Day-trading

The day-trading is a word English which means “trading in day” or “trading during the meeting”; the Québécois employ the term of “speculation during the meeting”.

The discipline of the day-trading consists in making the speculative return tickets only during the meeting. At each end of meeting, all the positions taken in the course of the day are enclosed. Thus of a day on the other (or rather of the end of a meeting at the beginning of another) one has no engagement and the Capital remains completely available for the following day.

Thanks to new technologies, the day-trading tended these last years to be popularized.

In practice

The Day trading is the practice to buy and sell financial products during a stock exchange meeting with the hope that throughout the day the price will continue to rise or to decrease. The fluctuations of the course of the title thus allow fast benefit or losses. The most exchanged products include the actions, the options, the contracts in the long term and of the currencies. That can be extremely advantageous; however it carries a significant risk.
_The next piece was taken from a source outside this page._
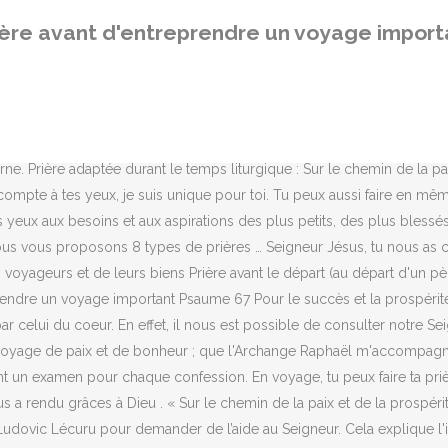
ela explique l'importance que la religion accorde au voyage, à ses règles et au comportement observé à son égard. Christ, ayez pitié de nous Tu nous as appelés pour servir dans la charité nos frères et nos sœurs. Répands maintenant sur nous ton Esprit de conseil… Demandons au Seigneur le don de conseil, pour éclairer notre conscience et agir selon la volonté de Dieu. Montrez-moi vos voies, Seigneur, et enseignez-moi vos sentiers ; qu’il vous plaise de diriger mon voyage dans la pratique de vos justes lois : que les routes mauvaises deviennent bonnes, que les montueuses s’aplanissent. La prière chrétienne "Prière avant un voyage" a été écrite par un auteur anonyme. Prière avant une réunion. statistiques 30 articles Psaume, prière ou chant de louange, le plus important reste d’adresser au Seigneur un vrai “Merci mon Dieu !” qui vient du plus profond de son coeur ! Au Christ Roi, Prince de la Paix. pour les couples, les parents isolés ou en détresse, les jeunes dépendants des drogues, les enfants privés d'éducation... contre la peur, les convulsions et maladies nerveuses, pour les enfants et pour les adultes. Avant de prendre un repas avec ses disciples, Jésus a rendu grâces à Dieu . Cette prière de saint François-Xavier, missionnaire hors pair célébré ce 3 décembre, aide à retrouver le courage pour suivre le Christ au quotidien. À tout âge! Même si vous n’éprouvez absolument rien, le fait n’en demeure pas moins que vous êtes venu pour rencontrer Dieu, pour un rendez-vous très personnel. La prière de consultation (salat istikhara) est un des bienfaits dont dispose notre communauté. contre les maux de dents, contre la mort subite, pour être préservé de la foudre, de la grêle, des tempêtes, tornades, cyclones et de tous vents violents, Pour obtenir de l’aide de son Ange gardien. — Fièvres, douleurs, maladies graves Psaumes 15 54 Psaumes 16 55 Psaumes 34. À sec et à pieds nus. Il est important d’instaurer des rituels, dont la prière fait souvent partie. Extraits du livre de Catherine Doherty « La poustinia au coeur des villes » (p.69) La Poustinia vous met d’abord et avant tout en contact avec la solitude. Tout le monde peut prier : baptisé ou non, laïc ou religieux, il suffit d’ouvrir son âme au S… Tu as donné la vie, je prie pour qu’aucun de mes actes ne puisse enlever ou endommager ce Don de Toi. Ouvre notre intelligence à ta parole afin qu'elle soit notre lumière. — + Que le Seigneur tout-puissant et miséricordieux me dirige et m’accorde un séjour de paix et de bonheur ; que l’Archange Raphaël m’accompagne sur ma route afin que je revienne dans ma maison avec la paix, le salut et la joie. Que le Seigneur soit béni aujourd’hui et chaque jour et que le Dieu de mon salut fasse mon transit terrestre heureux. Christ, aie pitié des agonisants. Seigneur, ayez pitié de moi. afin que nous rentrions chez nous en paix, santé et joie. Appelé « prière de consultation » en français, ce bienfait d’Allah (Gloire et Pureté à Lui) permet à chaque musulman de consulter son Seigneur avant de réaliser un choix lors d’une affaire en particulier. Paroles : Didier Rimaud - Musique : Jacques Berthier, Paroles : J.-P. Lecot - Musique : S. Temple – Harmonisation : J.-P. Lecot, Paroles: d'après le message de Jean-Paul II - Musique : Fr Jean-Baptiste du Jonchay, Robert Lebel / Claude Laflamme/Jo Akepsimas, Paroles : Pierre Jacob - Musique: Gaëtan de Courrèges - Harmonisation: François Rauber, Paroles : D'après Ps
ière avant d'entreprendre un voyage import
With not confusing with the swing trading (lasted of longer possession of the title) and the scalping which is a form of day-trading.

Source: http://www.day-trader.fr

The “scalping”

It is a form of day trading. The speculations are very short durations. It is a question of playing on the spread “to make the spread”. These imperfections of the market come owing to the fact that there is a difference between supply and named the spread. When they are fixed the traders buy at the supply price and resell at the demand price. The weather will be a question of reselling directly after a few seconds your actions or of being this operation simultaneously.